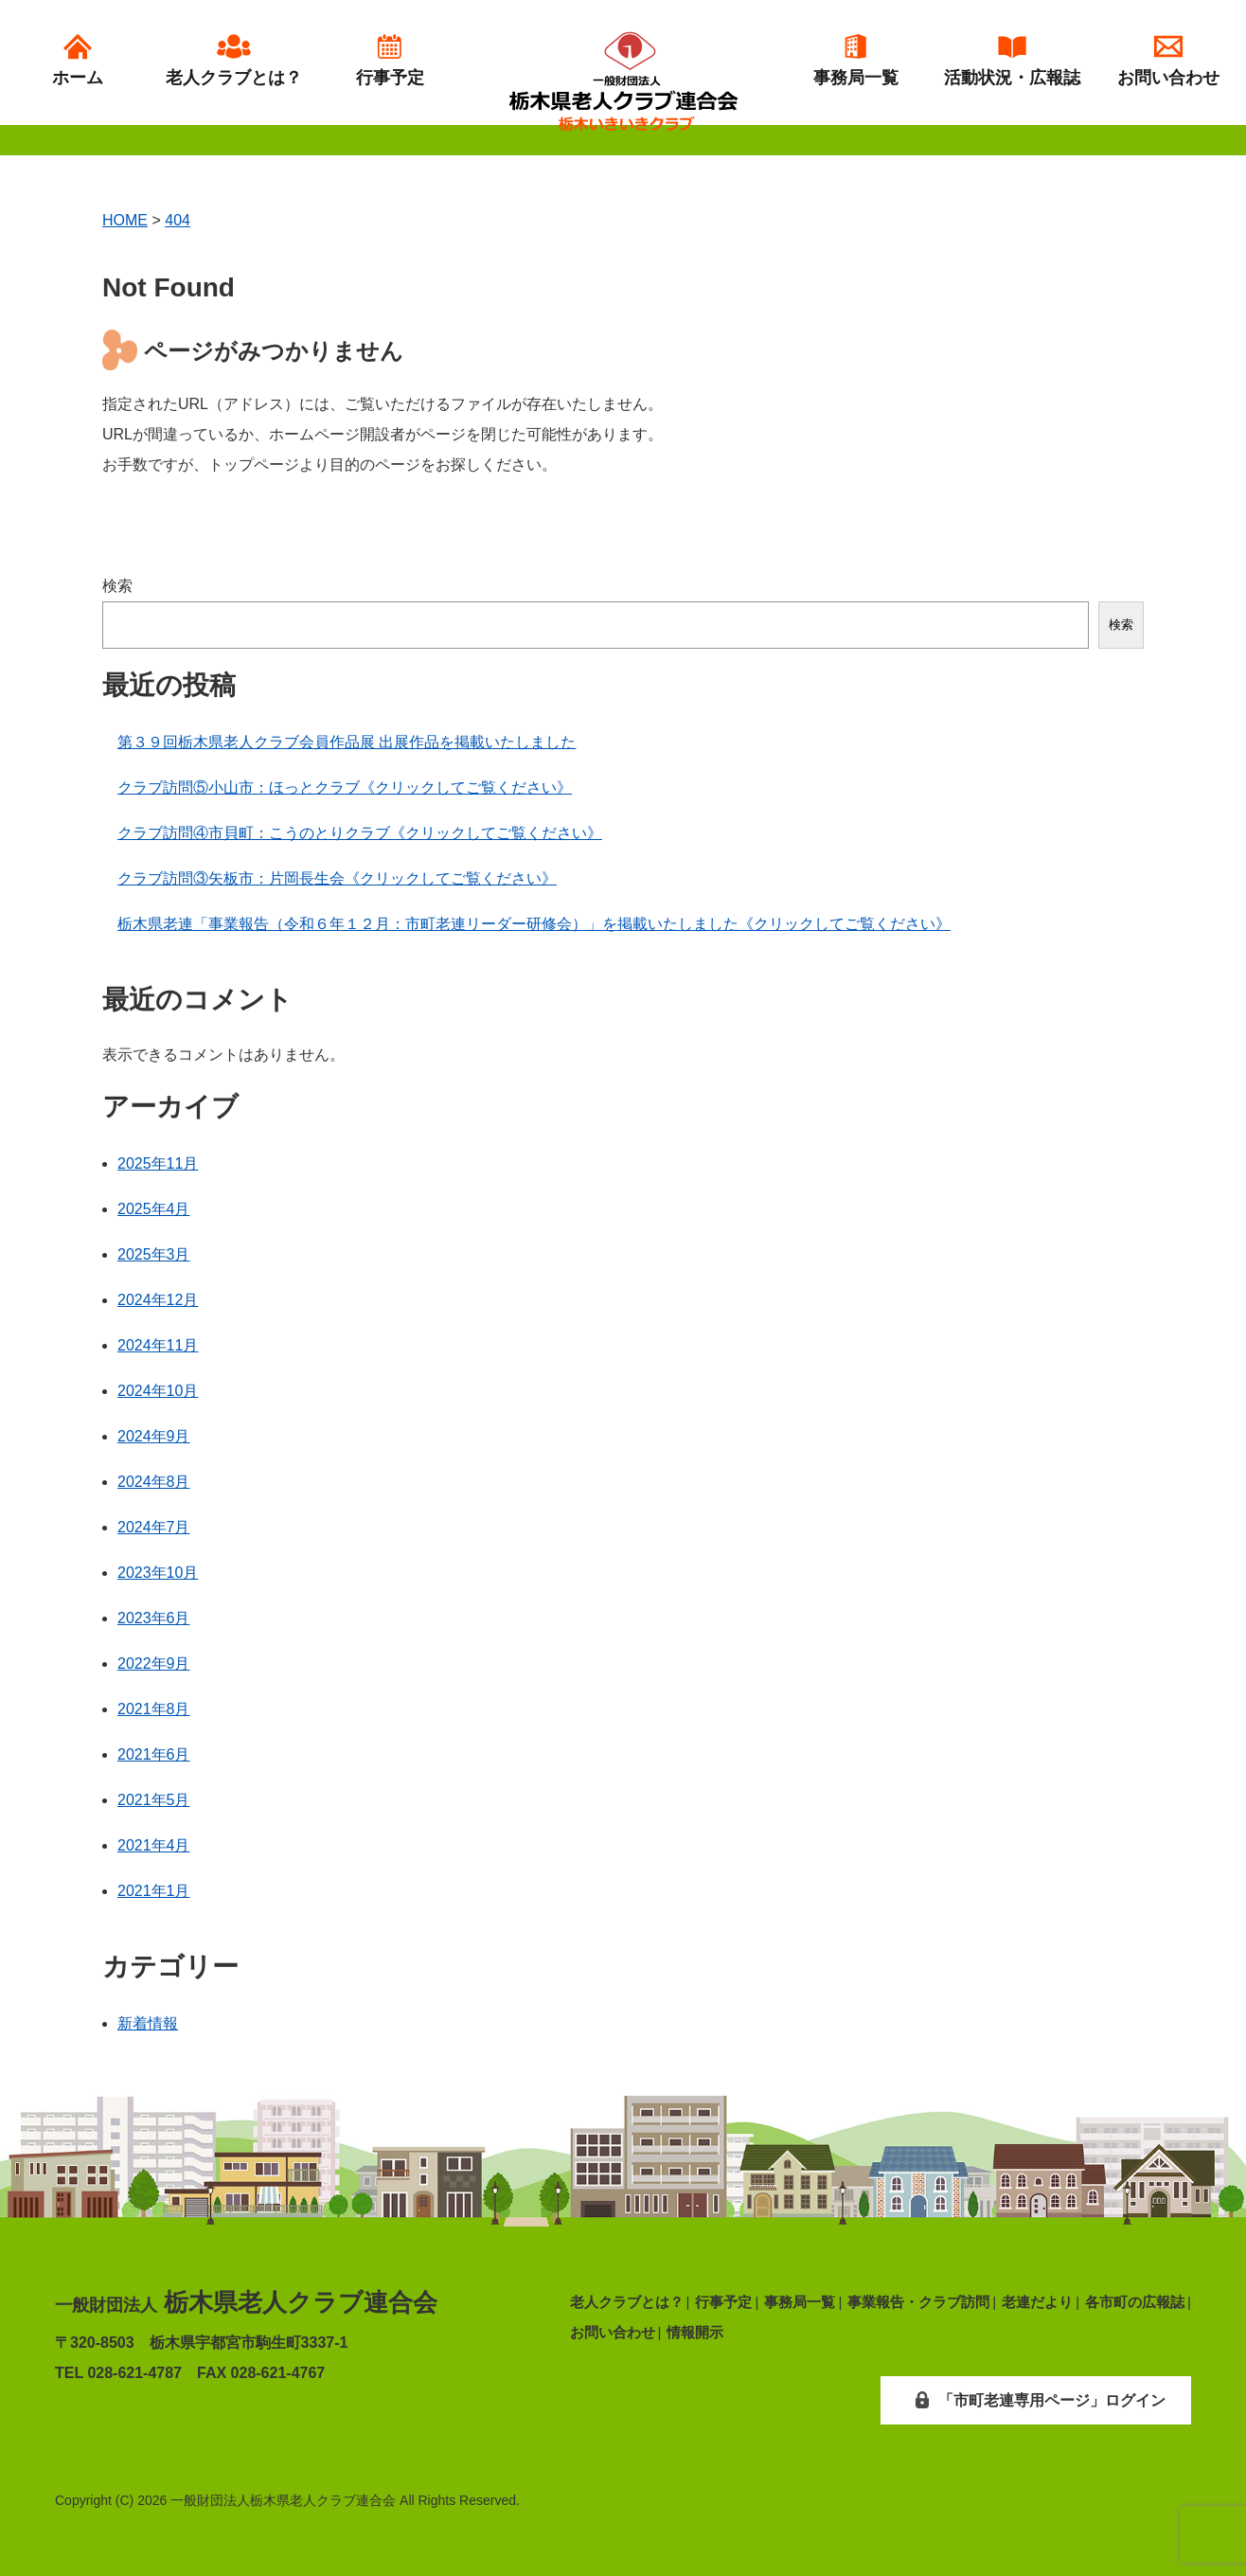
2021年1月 (153, 1891)
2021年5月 (153, 1800)
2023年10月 (157, 1573)
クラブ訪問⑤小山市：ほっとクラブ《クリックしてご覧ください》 (344, 787)
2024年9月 (153, 1436)
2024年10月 (157, 1391)
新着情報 (147, 2023)
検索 (117, 586)
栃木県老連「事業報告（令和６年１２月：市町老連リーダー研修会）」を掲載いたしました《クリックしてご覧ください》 (534, 924)
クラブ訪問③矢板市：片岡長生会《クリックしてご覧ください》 (337, 878)
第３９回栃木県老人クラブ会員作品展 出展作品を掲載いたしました (346, 742)
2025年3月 (153, 1254)
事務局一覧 (856, 59)
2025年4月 (153, 1209)
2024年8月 (153, 1482)
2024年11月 (157, 1345)
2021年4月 (153, 1845)
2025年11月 (157, 1163)
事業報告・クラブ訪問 (918, 2302)
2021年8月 (153, 1709)
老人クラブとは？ (234, 59)
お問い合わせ (1168, 59)
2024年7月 (153, 1527)
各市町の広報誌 (1134, 2302)
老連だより (1037, 2302)
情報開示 (695, 2332)
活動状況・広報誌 (1012, 59)
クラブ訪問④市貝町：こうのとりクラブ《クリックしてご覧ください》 (359, 833)
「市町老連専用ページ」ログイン (1035, 2399)
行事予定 (390, 59)
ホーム (77, 59)
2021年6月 (153, 1754)
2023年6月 (153, 1618)
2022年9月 (153, 1663)
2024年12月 (157, 1300)
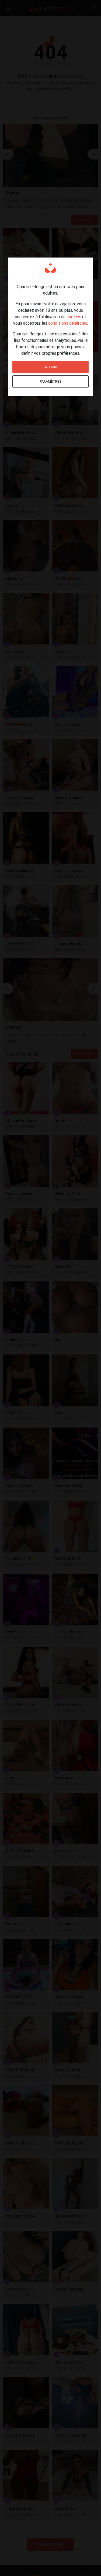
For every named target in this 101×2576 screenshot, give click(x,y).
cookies (74, 316)
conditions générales (67, 323)
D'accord (50, 367)
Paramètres (50, 381)
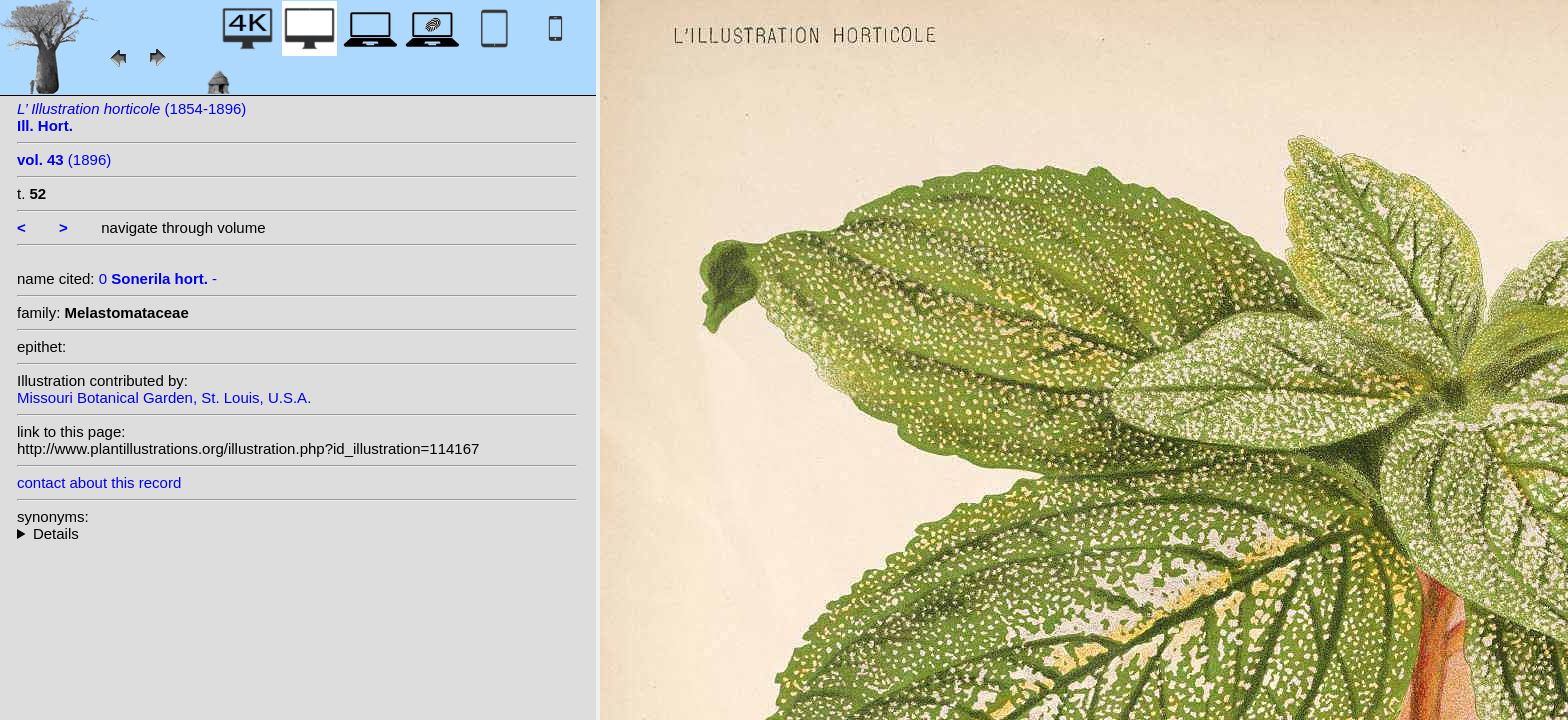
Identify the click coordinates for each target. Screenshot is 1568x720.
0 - (158, 278)
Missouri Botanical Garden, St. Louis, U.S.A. (164, 397)
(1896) (64, 159)
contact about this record (99, 482)
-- (297, 533)
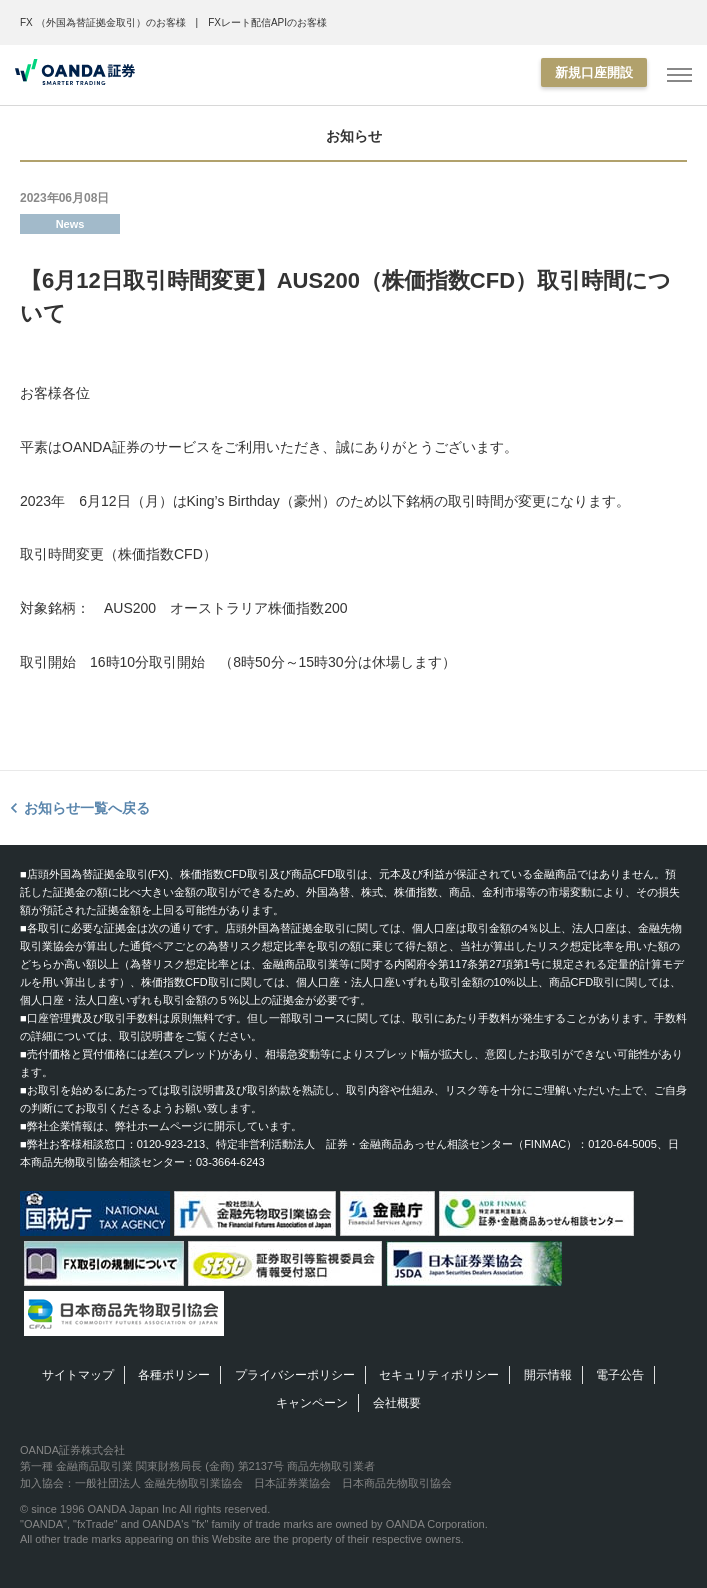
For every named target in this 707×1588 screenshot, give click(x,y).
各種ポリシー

▬▬▬▬▬▬

*HOW TO COMPLETE THIS TASK*:
Look through the entries above and say how many lines contain "give", giving nothing but the number.

*TASK OUTPUT*:
2